Moins de fonctionnaires
Éric Duhaime n’a pas attendu le début de la campagne électorale pour annoncer la « fondation » de son programme : des coupes massives dans les dépenses de l’État et la réduction du nombre de fonctionnaires. « C’est l’annonce la plus importante de la campagne. Je veux annoncer d’importantes baisses d’impôt. Avant tout, je dois répondre à la question “d’où vient l’argent” », explique-t-il en entrevue. Il promet donc un « grand ménage » et un « dégraissage ». Une de ces cibles : la fonction publique. Il veut supprimer 20 000 postes, surtout en procédant à un gel d’embauche accompagné d’une politique d’attrition, soit ne pas remplacer les départs à la retraite. Mais en abolissant le marché du carbone, le fonds de développement économique et en réduisant de façon importante le mandat d’Investissement Québec, il compte également procéder à des licenciements. Pour temporiser, M. Duhaime compare le Québec à l’Ontario : il faudrait couper près de 40 000 postes pour avoir un nombre de fonctionnaires équivalent à celle de la province voisine en tenant compte de la population.

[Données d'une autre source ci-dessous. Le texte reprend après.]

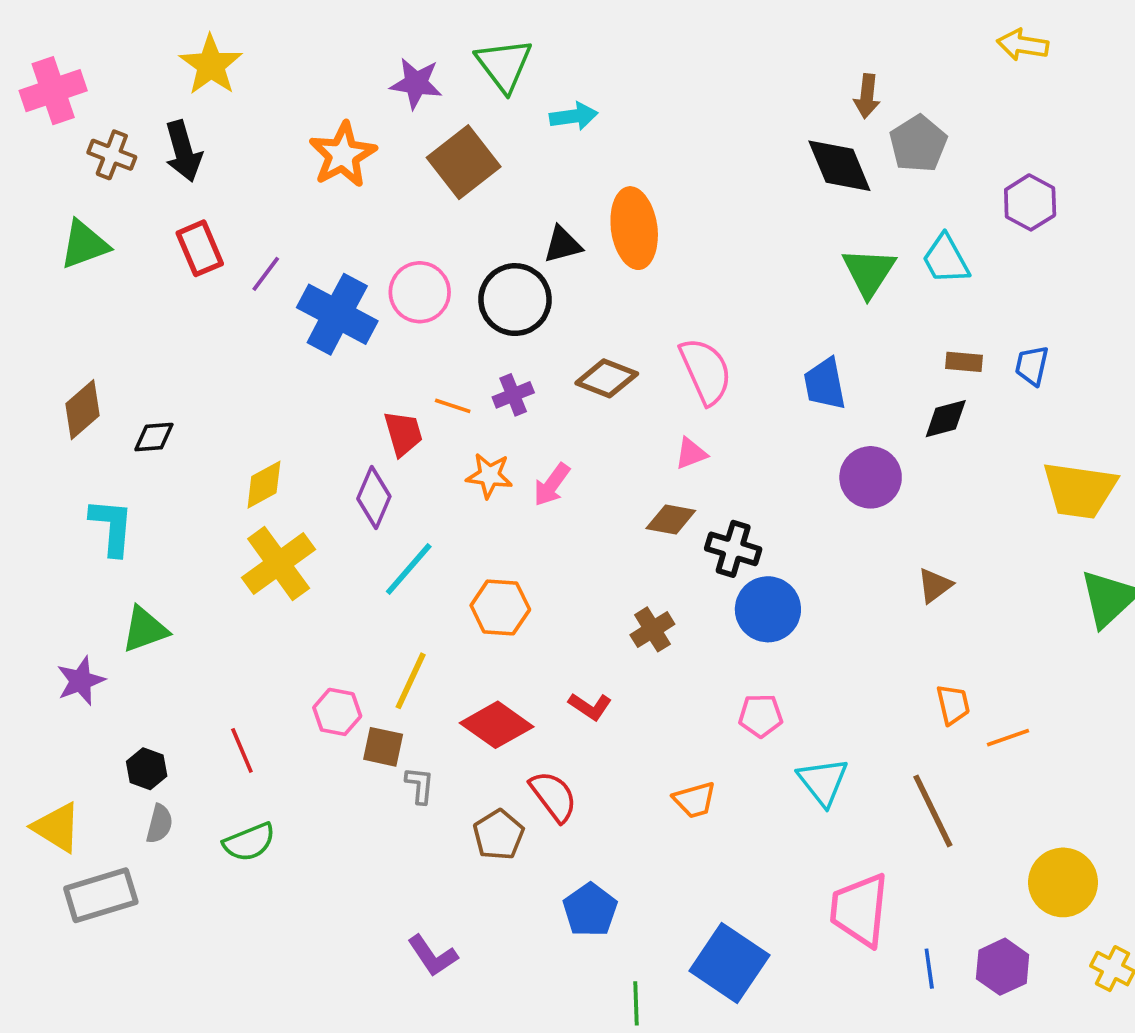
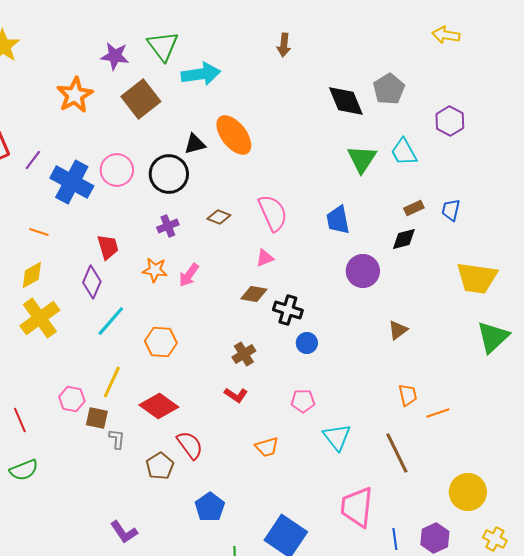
brown arrow: (867, 96) -> (284, 45), moved
cyan arrow: (574, 116) -> (201, 74), size x1.5
orange ellipse: (634, 228) -> (234, 135), turned -30
brown rectangle: (964, 362) -> (414, 208), turned -30
brown diamond: (607, 378) -> (219, 217), size x0.7
orange line: (453, 406) -> (39, 232), moved
blue circle: (768, 609) -> (307, 343), size x0.6
red L-shape: (590, 706) -> (236, 395), moved

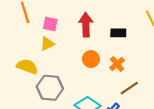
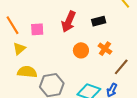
red arrow: (86, 25) -> (69, 22), turned -140
yellow triangle: (47, 44) -> (19, 49), moved

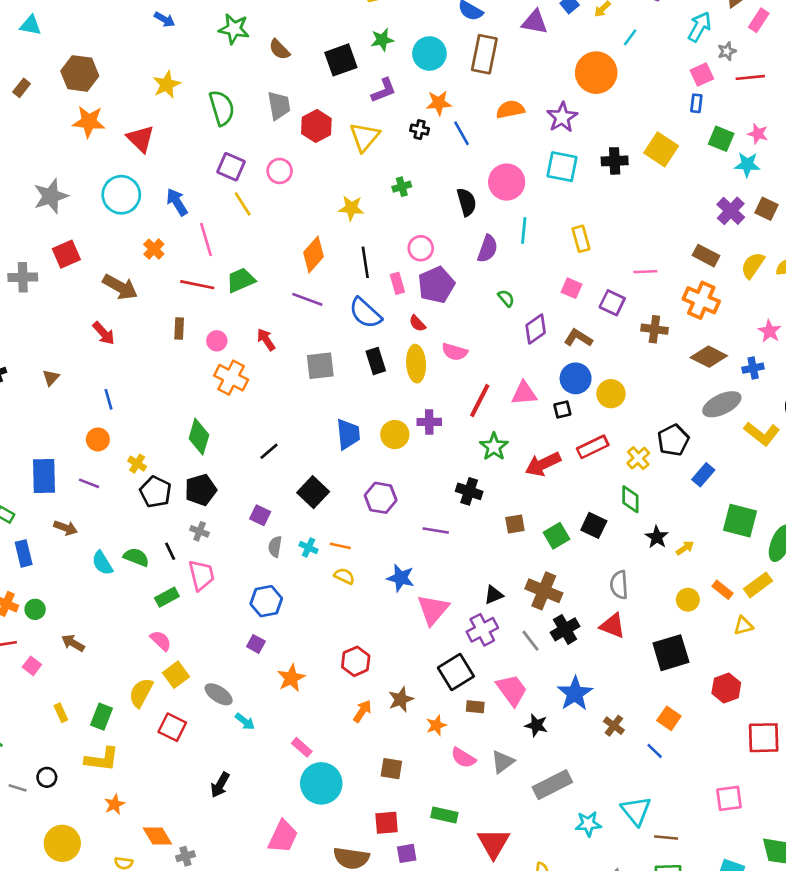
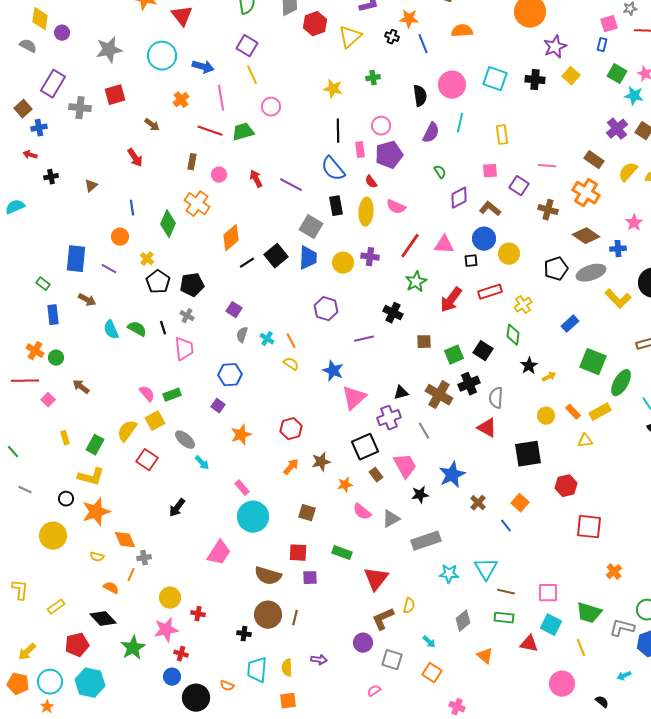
purple star: (562, 117) -> (555, 47), moved
yellow square: (661, 149) -> (571, 76), size x0.7
pink circle: (280, 171) -> (271, 107), moved
blue arrow: (177, 202) -> (203, 67), turned 130
orange diamond: (313, 255) -> (231, 238), moved
brown arrow: (120, 287) -> (152, 125), size x0.6
pink square: (572, 288) -> (490, 171), turned -35
purple line: (307, 299) -> (291, 185), moved
gray square: (320, 366) -> (311, 227), moved, turned 30
orange cross: (231, 378) -> (197, 204), moved
green diamond: (199, 437) -> (168, 224), moved
black pentagon: (673, 440) -> (556, 269), moved
red arrow: (543, 464) -> (451, 300), turned -36
black square: (313, 492) -> (276, 256), moved
purple line: (436, 531) -> (364, 339), turned -30
orange line: (340, 546) -> (291, 341), turned 42
green rectangle: (167, 597) -> (172, 395), moved
black cross: (565, 629) -> (469, 384), moved
brown rectangle: (475, 707) -> (376, 475), turned 40
black star: (536, 725) -> (420, 495), turned -30
black circle: (47, 777) -> (66, 499), moved
pink square: (729, 798) -> (548, 593), moved
orange star: (114, 804) -> (96, 512), size x1.8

23,5 milliards d’économies
Avec cette réduction d’employés et une réduction des dépenses, M. Duhaime veut donc économiser 23,5 milliards de dollars, dont 3,75 milliards provenant de la réduction. Sa proposition n’aurait aucun impact sur l’entretien de nos infrastructures par exemple. « On ne parle pas de réduire les investissements dans le Plan québécois des infrastructures », a-t-il dit. Il ne dit pas exactement dans quel programme il souhaite couper. Il « mandatera le ministère rebaptisé “Conseil du trésor et de l’efficacité gouvernementale” pour procéder à un examen de tous les programmes gouvernementaux. Tous les secteurs seront passés au peigne fin », peut-on lire dans le document explicatif du PCQ. Il prévoit également une croissance des dépenses « non salariales de l’État » de 1 % par année pendant un mandat conservateur. « On aura toutefois un cadre financier qui sera déposé durant la campagne électorale avec tous les détails », explique M. Duhaime.
La hache dans l’aide aux entreprises
Le PCQ veut mettre fin à l’aide aux entreprises. Il souhaite ainsi épargner 20 milliards de dollars sur cinq ans. Son équipe de recherche en arrive à la conclusion que pour « chaque dollar perçu en impôt » auprès des sociétés, le gouvernement du Québec « a versé 64 sous en subventions à des entreprises privées qu’il a sélectionnées ». Ce modèle, croit M. Duhaime, coûte cher et ne fonctionne pas. Il propose une réduction importante des subventions, des crédits d’impôt, l’abolition du Fonds de développement économique et le recentrage d’Investissement Québec comme prêteur de dernier recours. « Certains crédits d’impôt qui sont reconnus comme efficaces par la littérature économique internationale […] pourraient être conservés », tout comme « les crédits d’impôt pour la culture qui sont démontrés clairement comme protégeant la langue, la culture ou l’identité […] et qui génèrent des retombées nettes bénéficieront de l’exception culturelle ».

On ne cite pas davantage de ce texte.